LG & Prada: Tabi ki tas-tas-tasarım ve elegans. Zavallı telefonun dokunmatik (touch-screen) ekranı Apple iPhone'un gölgesinde kalsa da bu bir pazarlama yenilgisidir. Tasarım ve teknoloji anlamında bu yenilikte alkışlanması gereken bence LG Prada Phone'dur

















Vertu & Ferrari: 360 derece "prestij", bu telefonu ilk gördüğümde aklıma gelen soru şuydu; "Acaba Ferrari'si olmayan insanlar bu telefonu alır mı?" oldu, diğer telefonlarda bunu hissetmedim, çünkü o telefonlar tek başına yakta durabilecek ürünler ama bu Vertu tam bir gösteriş objesi















Sagem & Porsche: Telefon özelliklerini tam bilmiyorum ama bu işte bir hayal kırıklığı olabilir. Malum Porsche'nin aynı zamanda bağımsız bir tasarım grubu var. Porsche Design isimli bu şirket tamamen ticari amaçlı ve otomobil grubundan bağımsız olarak başka markalara tasarım hizmeti veren bir ofis. Elbette o da bir Porsche şirketi olduğundan, Porsche değerlerini %100 paylaşıyor ve tasarım becerisi de tartışılmaz, ama muhtemelen bu telefonun performansı ve özellikleri Sagem imkanları ile sınırlı. Müthiş bir performans telefonu geliyor diye düşünmek doğru olmaz. Özetle bu telefon performasnını değil keskin görünümünü babasından alacaktır.

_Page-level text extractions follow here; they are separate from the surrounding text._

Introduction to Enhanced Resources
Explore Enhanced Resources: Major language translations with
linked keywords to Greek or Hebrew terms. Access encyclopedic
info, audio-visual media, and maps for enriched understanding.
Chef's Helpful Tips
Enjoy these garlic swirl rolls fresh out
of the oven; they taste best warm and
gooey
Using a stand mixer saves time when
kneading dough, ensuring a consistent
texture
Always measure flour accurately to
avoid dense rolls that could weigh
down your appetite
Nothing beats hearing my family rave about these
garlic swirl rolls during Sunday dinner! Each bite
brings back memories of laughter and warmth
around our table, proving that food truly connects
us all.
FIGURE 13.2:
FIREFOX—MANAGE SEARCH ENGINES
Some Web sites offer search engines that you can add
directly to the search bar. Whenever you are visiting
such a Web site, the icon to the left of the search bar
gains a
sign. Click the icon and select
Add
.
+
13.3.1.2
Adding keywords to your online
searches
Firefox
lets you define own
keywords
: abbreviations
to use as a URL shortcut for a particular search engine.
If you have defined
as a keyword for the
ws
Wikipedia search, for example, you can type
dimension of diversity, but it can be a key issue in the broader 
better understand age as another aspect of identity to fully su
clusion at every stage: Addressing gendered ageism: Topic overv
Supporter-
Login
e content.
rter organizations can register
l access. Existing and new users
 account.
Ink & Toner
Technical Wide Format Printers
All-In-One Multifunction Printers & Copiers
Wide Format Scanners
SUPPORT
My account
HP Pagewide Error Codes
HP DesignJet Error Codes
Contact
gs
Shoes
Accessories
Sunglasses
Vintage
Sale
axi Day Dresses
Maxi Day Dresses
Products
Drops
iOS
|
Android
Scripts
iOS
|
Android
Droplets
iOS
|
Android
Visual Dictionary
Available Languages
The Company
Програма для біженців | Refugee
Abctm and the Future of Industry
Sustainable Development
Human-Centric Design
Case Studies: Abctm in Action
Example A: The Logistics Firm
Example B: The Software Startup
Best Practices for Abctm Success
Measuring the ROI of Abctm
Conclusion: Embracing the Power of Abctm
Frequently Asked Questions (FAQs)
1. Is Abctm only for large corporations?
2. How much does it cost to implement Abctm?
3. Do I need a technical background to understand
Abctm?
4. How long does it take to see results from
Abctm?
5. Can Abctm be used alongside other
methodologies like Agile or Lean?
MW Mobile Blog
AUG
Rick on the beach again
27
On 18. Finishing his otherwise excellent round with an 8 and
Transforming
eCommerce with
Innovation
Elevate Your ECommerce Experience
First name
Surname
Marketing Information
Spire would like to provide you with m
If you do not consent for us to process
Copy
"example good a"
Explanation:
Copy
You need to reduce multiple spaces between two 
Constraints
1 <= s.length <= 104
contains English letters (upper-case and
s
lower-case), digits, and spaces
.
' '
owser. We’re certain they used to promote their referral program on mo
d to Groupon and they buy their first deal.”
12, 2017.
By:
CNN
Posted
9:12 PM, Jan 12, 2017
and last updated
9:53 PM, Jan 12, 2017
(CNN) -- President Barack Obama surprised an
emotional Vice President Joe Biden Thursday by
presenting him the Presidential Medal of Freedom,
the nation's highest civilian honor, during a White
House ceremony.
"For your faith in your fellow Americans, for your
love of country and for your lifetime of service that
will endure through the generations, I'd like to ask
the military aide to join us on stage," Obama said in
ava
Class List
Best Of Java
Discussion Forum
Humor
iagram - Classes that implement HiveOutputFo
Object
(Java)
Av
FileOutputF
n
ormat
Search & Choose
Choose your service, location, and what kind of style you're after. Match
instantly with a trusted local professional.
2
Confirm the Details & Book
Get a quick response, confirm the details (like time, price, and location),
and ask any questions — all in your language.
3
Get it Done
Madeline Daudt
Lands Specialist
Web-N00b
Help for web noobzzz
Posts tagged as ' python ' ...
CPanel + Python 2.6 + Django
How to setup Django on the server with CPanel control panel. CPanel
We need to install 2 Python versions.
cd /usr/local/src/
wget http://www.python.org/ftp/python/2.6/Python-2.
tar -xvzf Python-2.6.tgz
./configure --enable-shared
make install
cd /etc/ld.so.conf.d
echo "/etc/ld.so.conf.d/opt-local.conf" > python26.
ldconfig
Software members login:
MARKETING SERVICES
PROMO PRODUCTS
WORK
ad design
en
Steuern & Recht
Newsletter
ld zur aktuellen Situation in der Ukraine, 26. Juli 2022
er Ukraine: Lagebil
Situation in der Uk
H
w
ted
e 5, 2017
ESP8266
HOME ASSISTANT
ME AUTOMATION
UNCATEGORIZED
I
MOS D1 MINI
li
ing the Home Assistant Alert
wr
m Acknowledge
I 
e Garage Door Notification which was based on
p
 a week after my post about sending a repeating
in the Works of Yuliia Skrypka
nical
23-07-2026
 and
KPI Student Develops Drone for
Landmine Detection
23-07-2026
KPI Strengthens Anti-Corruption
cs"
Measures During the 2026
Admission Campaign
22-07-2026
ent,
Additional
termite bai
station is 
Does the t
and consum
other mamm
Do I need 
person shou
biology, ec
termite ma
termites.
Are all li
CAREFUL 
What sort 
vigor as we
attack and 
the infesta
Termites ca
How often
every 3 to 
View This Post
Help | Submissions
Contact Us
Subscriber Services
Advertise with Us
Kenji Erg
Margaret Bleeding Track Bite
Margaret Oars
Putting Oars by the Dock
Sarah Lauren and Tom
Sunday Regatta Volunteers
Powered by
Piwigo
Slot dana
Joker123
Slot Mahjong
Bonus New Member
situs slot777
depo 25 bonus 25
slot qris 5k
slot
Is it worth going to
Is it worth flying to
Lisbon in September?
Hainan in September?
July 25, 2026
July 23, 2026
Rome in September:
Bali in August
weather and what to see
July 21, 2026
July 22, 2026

Hummer (Tasarım: Modelabs, üretici: belirtilmiyor): Bu telefonda şimdilik bir çok-markalılık durumu yok ve şimdilik operasyon bir "merchandising" girişmini andırıyor. Göreceğiz...



















Asus & Mercedes - Asus P526: Alman mühendisliği ile Japon/Kore (her neyse) mühendisliğinin tam bir öpüşme noktası. Hem yalın, hem şık, hem de "yüksek donanımlı" bir telefon. Tahminen bu birliktelik dizüstülere de geçecektir... Hadi hayırlısı!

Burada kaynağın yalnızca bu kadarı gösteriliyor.